## Task requirements
Which lines below fall between the one containing "Chăm sóc da mặt khô sần là" and the one containing "Атырау - Жетысу"? Repeat them exactly, counting both of those lines, and add nothing else.

## Material provided
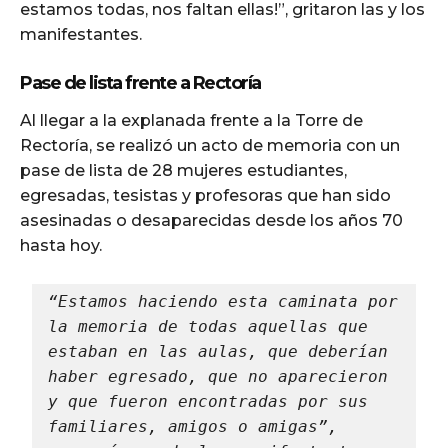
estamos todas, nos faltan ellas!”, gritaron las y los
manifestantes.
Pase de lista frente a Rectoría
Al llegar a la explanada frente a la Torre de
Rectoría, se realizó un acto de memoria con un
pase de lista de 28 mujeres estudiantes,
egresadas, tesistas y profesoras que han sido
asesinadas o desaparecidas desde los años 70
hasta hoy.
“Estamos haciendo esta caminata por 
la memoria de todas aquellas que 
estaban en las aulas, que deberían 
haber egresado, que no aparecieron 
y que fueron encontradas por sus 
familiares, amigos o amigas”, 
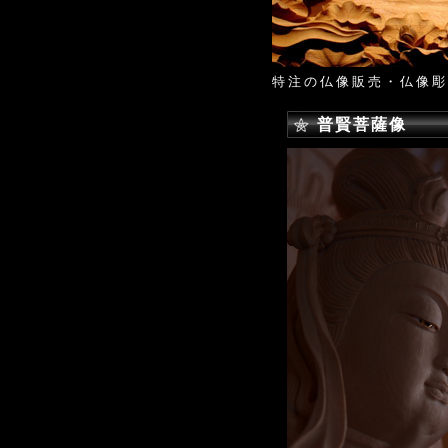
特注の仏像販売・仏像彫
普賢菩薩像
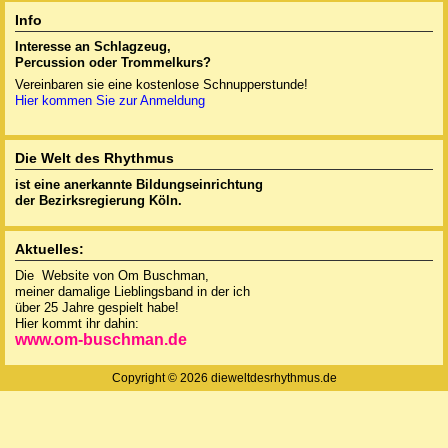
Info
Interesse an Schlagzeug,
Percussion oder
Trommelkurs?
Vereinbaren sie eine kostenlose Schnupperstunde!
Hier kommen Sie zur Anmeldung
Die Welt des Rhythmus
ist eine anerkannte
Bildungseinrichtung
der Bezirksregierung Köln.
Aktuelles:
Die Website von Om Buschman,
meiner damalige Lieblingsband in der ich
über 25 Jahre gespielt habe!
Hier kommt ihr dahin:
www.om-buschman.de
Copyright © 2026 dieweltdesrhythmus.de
--
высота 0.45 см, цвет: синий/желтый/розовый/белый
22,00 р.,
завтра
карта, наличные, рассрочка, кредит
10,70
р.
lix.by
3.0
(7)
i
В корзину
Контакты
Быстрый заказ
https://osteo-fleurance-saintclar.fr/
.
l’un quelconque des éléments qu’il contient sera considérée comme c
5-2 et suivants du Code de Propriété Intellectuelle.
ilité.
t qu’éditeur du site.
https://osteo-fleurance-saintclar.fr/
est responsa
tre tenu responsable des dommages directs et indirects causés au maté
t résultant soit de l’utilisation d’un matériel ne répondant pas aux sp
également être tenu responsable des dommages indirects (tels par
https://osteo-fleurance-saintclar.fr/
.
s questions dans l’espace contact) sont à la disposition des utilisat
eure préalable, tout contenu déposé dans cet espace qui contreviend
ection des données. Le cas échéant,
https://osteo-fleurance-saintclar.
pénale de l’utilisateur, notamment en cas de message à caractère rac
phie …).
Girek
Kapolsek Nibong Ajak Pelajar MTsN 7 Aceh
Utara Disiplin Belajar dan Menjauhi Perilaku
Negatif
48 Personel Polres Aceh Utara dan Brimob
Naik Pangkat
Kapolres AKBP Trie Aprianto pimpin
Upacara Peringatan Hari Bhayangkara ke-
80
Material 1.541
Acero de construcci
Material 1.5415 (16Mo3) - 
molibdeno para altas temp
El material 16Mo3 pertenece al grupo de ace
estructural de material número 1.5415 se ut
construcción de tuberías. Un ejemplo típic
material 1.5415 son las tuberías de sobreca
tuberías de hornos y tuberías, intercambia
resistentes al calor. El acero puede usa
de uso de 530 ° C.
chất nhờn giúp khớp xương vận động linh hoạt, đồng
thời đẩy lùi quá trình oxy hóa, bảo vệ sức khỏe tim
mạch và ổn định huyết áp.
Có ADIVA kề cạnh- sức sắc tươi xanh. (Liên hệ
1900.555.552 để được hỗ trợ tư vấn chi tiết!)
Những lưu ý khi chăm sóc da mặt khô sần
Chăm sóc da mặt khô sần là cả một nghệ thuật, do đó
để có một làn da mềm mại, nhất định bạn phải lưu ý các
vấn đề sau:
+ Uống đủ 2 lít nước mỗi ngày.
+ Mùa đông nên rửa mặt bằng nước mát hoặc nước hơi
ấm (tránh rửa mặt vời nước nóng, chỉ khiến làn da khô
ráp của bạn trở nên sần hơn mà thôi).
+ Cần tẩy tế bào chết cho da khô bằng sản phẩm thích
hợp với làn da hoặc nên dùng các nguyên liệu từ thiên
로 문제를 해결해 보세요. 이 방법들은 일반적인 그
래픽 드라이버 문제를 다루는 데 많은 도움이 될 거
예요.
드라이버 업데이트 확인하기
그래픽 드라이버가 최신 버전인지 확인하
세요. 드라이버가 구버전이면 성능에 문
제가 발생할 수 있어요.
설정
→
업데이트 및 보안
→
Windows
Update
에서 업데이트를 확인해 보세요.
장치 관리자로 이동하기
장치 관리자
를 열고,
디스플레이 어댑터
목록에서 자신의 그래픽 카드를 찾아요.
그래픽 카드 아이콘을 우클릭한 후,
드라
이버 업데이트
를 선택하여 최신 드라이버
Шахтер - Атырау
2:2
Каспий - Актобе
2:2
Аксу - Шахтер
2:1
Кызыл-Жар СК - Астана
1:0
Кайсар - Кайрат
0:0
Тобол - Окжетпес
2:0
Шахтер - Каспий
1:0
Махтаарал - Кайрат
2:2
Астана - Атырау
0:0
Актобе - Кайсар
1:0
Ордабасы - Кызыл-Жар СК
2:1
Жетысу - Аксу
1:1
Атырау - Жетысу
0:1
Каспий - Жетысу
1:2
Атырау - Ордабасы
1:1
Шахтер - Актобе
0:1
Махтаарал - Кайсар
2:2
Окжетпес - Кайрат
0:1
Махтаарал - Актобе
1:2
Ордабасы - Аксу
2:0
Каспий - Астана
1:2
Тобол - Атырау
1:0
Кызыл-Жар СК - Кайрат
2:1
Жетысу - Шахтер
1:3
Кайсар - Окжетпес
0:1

## Output of the exercise
Chăm sóc da mặt khô sần là cả một nghệ thuật, do đó
để có một làn da mềm mại, nhất định bạn phải lưu ý các
vấn đề sau:
+ Uống đủ 2 lít nước mỗi ngày.
+ Mùa đông nên rửa mặt bằng nước mát hoặc nước hơi
ấm (tránh rửa mặt vời nước nóng, chỉ khiến làn da khô
ráp của bạn trở nên sần hơn mà thôi).
+ Cần tẩy tế bào chết cho da khô bằng sản phẩm thích
hợp với làn da hoặc nên dùng các nguyên liệu từ thiên
로 문제를 해결해 보세요. 이 방법들은 일반적인 그
래픽 드라이버 문제를 다루는 데 많은 도움이 될 거
예요.
드라이버 업데이트 확인하기
그래픽 드라이버가 최신 버전인지 확인하
세요. 드라이버가 구버전이면 성능에 문
제가 발생할 수 있어요.
설정
→
업데이트 및 보안
→
Windows
Update
에서 업데이트를 확인해 보세요.
장치 관리자로 이동하기
장치 관리자
를 열고,
디스플레이 어댑터
목록에서 자신의 그래픽 카드를 찾아요.
그래픽 카드 아이콘을 우클릭한 후,
드라
이버 업데이트
를 선택하여 최신 드라이버
Шахтер - Атырау
2:2
Каспий - Актобе
2:2
Аксу - Шахтер
2:1
Кызыл-Жар СК - Астана
1:0
Кайсар - Кайрат
0:0
Тобол - Окжетпес
2:0
Шахтер - Каспий
1:0
Махтаарал - Кайрат
2:2
Астана - Атырау
0:0
Актобе - Кайсар
1:0
Ордабасы - Кызыл-Жар СК
2:1
Жетысу - Аксу
1:1
Атырау - Жетысу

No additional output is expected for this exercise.